Extended Data Fig. 2 Overexpression of BCL2A1 confers resistance to BCL2 family inhibitors and venetoclax combinations.
a, The graphs depict cell viabilities (mean from 3 technical replicates) of THP-1, CTS, and Molm13 cells transduced with Dox-inducible BCL2A1 virus in the absence or presence of Dox and indicated inhibitors. The graph is representative of two independent experiments with consistent results. The numerical source data have been provided as Extended Source Data _Extended Data Fig. 2a. b, Data represent -log10(p) values vs. the Pearson r values between ABT-737 AUC and BCL2 family gene expression RPKM levels from 233 AML patient samples, determined by two tailed Pearson correlation coefficient tests and corrected for multiple comparisons using Bonferroni correction. c, Graphs depict the correlation between BCL2A1 gene expression levels and indicated inhibitor AUC (N=186 samples) from the Beat AML patient samples determined by the Pearson correlation coefficient tests. d, Graphs depict the expression of BCL2, BCL2A1, and MCL1 in different hematological malignancies. Graphs are generated by Bloodspot website and the gene expression data are from Microarray Innovations in LEukemia (MILE) study: Stage 1 data (GSE13159). e, The expression of BCL2, BCL2A1, and MCL1 was compared among different chromosome translocation groups. Significance was determined using Kruskal-Wallis tests. f, Graphs depict the correlation between BCL2A1 gene expression levels and BM or PB blast percentage from the Beat AML cohort determined by the Pearson correlation coefficient tests. N refers to number of patient samples. g, Graphs depict the BCL2A1 gene expression levels in transformed or not transformed AML samples from the Beat AML cohort. Significance was determined using two tailed Mann-Whitney tests. N refers to number of patient samples. h, The expression of BCL2A1 was compared among different AML FAB subgroups. Significance was determined using Kruskal-Wallis tests. The numerical source data have been provided as Extended Source Data Extended Data Fig. 2h.

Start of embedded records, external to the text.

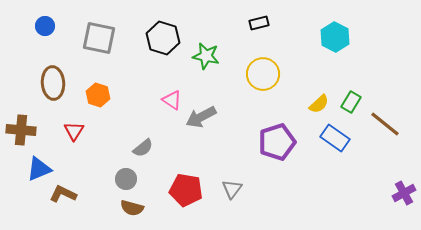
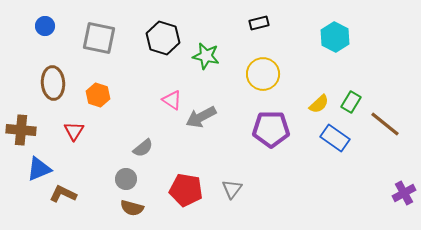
purple pentagon: moved 6 px left, 13 px up; rotated 18 degrees clockwise
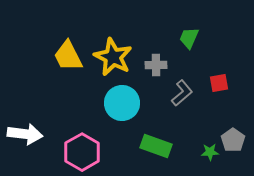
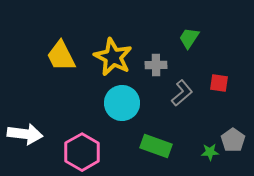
green trapezoid: rotated 10 degrees clockwise
yellow trapezoid: moved 7 px left
red square: rotated 18 degrees clockwise
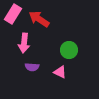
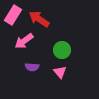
pink rectangle: moved 1 px down
pink arrow: moved 2 px up; rotated 48 degrees clockwise
green circle: moved 7 px left
pink triangle: rotated 24 degrees clockwise
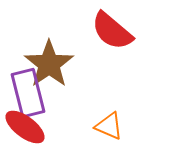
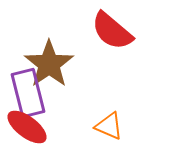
red ellipse: moved 2 px right
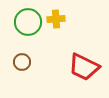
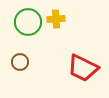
brown circle: moved 2 px left
red trapezoid: moved 1 px left, 1 px down
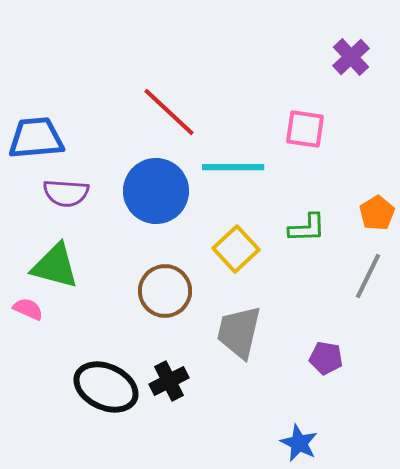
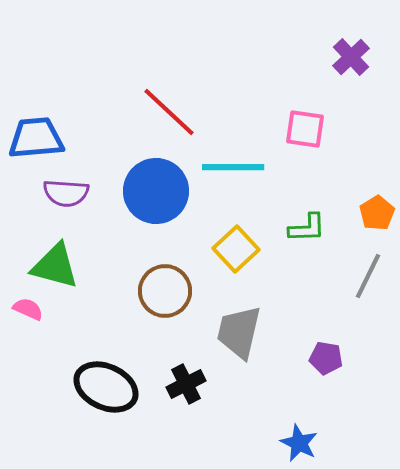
black cross: moved 17 px right, 3 px down
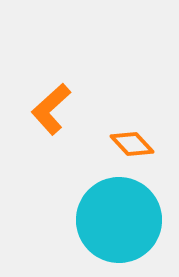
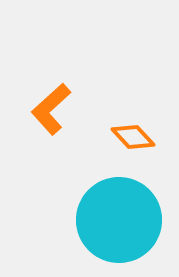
orange diamond: moved 1 px right, 7 px up
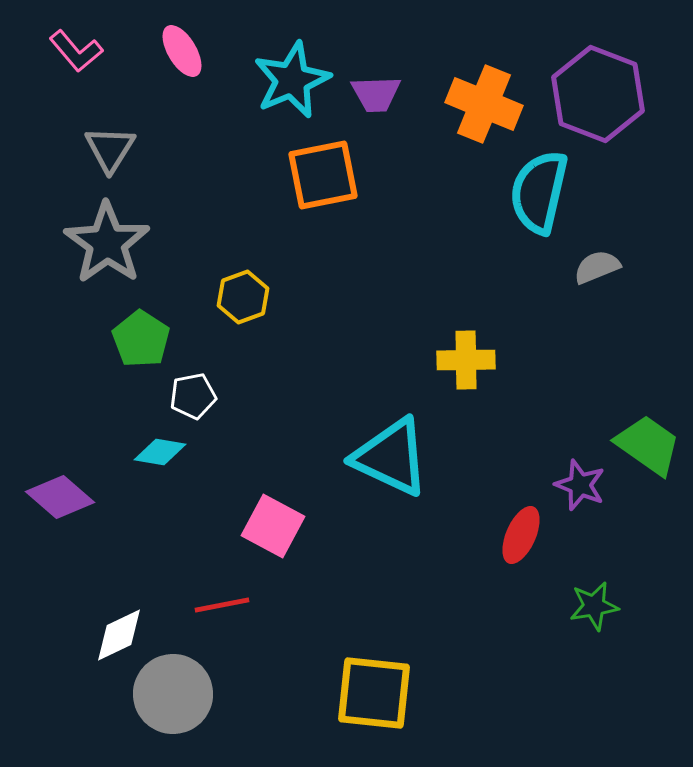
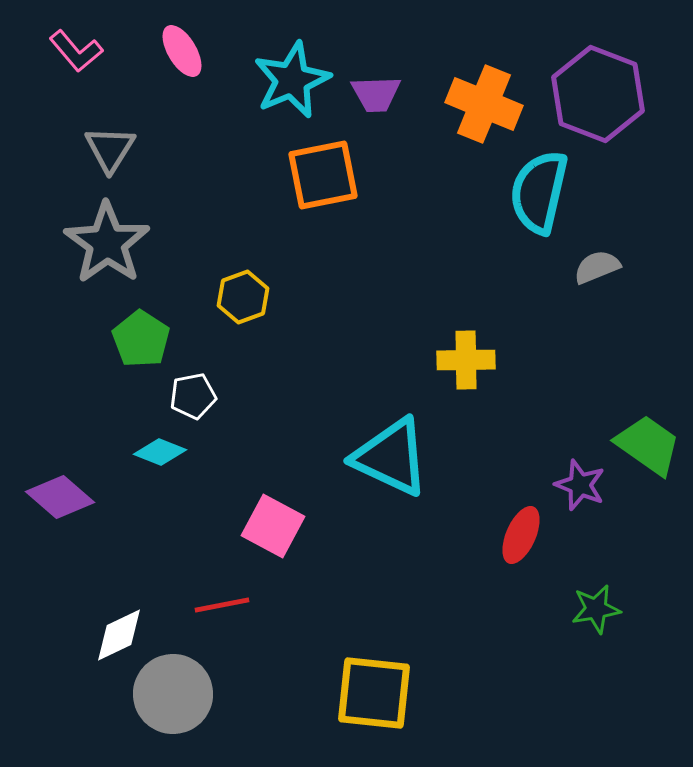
cyan diamond: rotated 12 degrees clockwise
green star: moved 2 px right, 3 px down
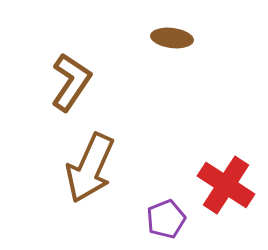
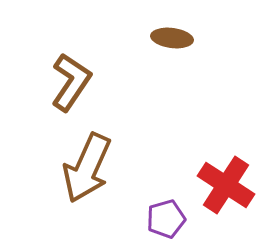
brown arrow: moved 3 px left
purple pentagon: rotated 6 degrees clockwise
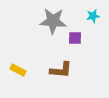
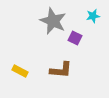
gray star: rotated 20 degrees clockwise
purple square: rotated 24 degrees clockwise
yellow rectangle: moved 2 px right, 1 px down
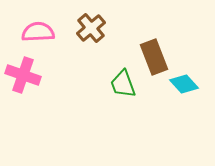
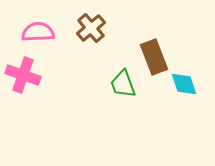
cyan diamond: rotated 24 degrees clockwise
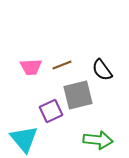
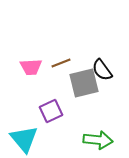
brown line: moved 1 px left, 2 px up
gray square: moved 6 px right, 12 px up
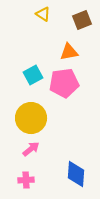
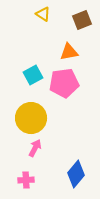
pink arrow: moved 4 px right, 1 px up; rotated 24 degrees counterclockwise
blue diamond: rotated 36 degrees clockwise
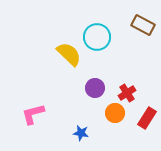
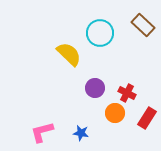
brown rectangle: rotated 15 degrees clockwise
cyan circle: moved 3 px right, 4 px up
red cross: rotated 30 degrees counterclockwise
pink L-shape: moved 9 px right, 18 px down
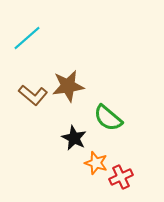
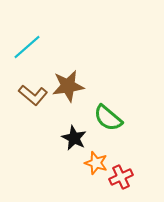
cyan line: moved 9 px down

Extended Data Fig. 3 Targeting BCL2A1 has antileukemic effect.
a, Graphs depict the expression of BCL2A1 during normal hematopoiesis. Graphs are generated by Bloodspot website: Normal human hematopoiesis (HemaExplorer) and the gene expression data are from GSE17054, GSE19599, GSE11864, and E-MEXP-1242. b, Graphs depict gene expression of BCL2 and MCL1 in leukemia samples (N=453), BM MNC (N=19), and CD34+ HSC controls (N=3) from the Beat AML cohort. c, Schematic diagram of knockdown of BCL2A1 using shRNAs and indicated functional assays. d, Graphs depict the colony numbers (mean from 3 technical replicates) of shS or sh1-transduced cord blood HSPCs cultured in H4435 for 10 days. Data from two cord blood donors are shown. G: granulocyte colony. GM: granulocyte, macrophage. M: monocyte colony. BFU: erythroid burst-forming units. GEMM: granulocyte, erythroid, macrophage, megakaryocyte. The numerical source data have been provided as Extended Source Data_Extended Data Fig. 3d.
Extended Data Fig. 4 Expression of CLEC7A or CD14 predicts venetoclax response.
a, Graphs depict the expression of CLEC7A and CD14 during normal hematopoiesis. Graphs are generated from Bloodspot website: Normal human hematopoiesis (HemaExplorer) and the gene expression data are from GSE17054, GSE19599, GSE11864, and E-MEXP-1242. b, Graphs depict the mean ± SEM of CLEC7A and CD14 expression among different FAB and chromosome translocation groups. N refers to number of patient samples. Significance was determined using two tailed Kruskal-Wallis tests. c, FACS histogram plots demonstrated the expression of CD369 on CTS and THP-1 cells expressing Dox inducible BCL2A1 in the presence or absence of Dox. The experiments were performed three times independently with consistent results. d, FACS histogram plots demonstrated the expression of CD369 in CTS and Molm13 cells transduced with lentivirus encoding an empty vector or a CD369 vector. The experiments were performed three times independently with consistent results. e, CTS and Molm13 cells were transduced with lentivirus encoding an empty vector or a CD369 vector. The graph depicts the mean ± SEM (N=3 independent experiments) of 2^∆∆Ct of BCL2A1 in empty vector or CD369 expressing cells. GAPDH was used as a control. Significance was determined using a Mann-Whitney test. P>1. The numerical source data have been provided as Extended Source Data Extended Data Fig. 4e. f, Graph depicts cell viabilities (mean from 3 technical replicates) of CTS and Molm13 cells expressing an empty vector or CD369 in the presence of dose gradients of venetoclax. The graph is representative of two independent experiments. The numerical source data have been provided as Extended Source Data Extended Data Fig. 4f. g, The graph depicts the 95% CI and Hodges-Lehmann median difference of CD14 and CLE7A expression in the presence or absence of mutations in the indicated gene calculated using Mann-Whitney tests. N refers to number of patient samples. The numerical source data have been provided as Extended Source Data Extended Data Fig. 4g.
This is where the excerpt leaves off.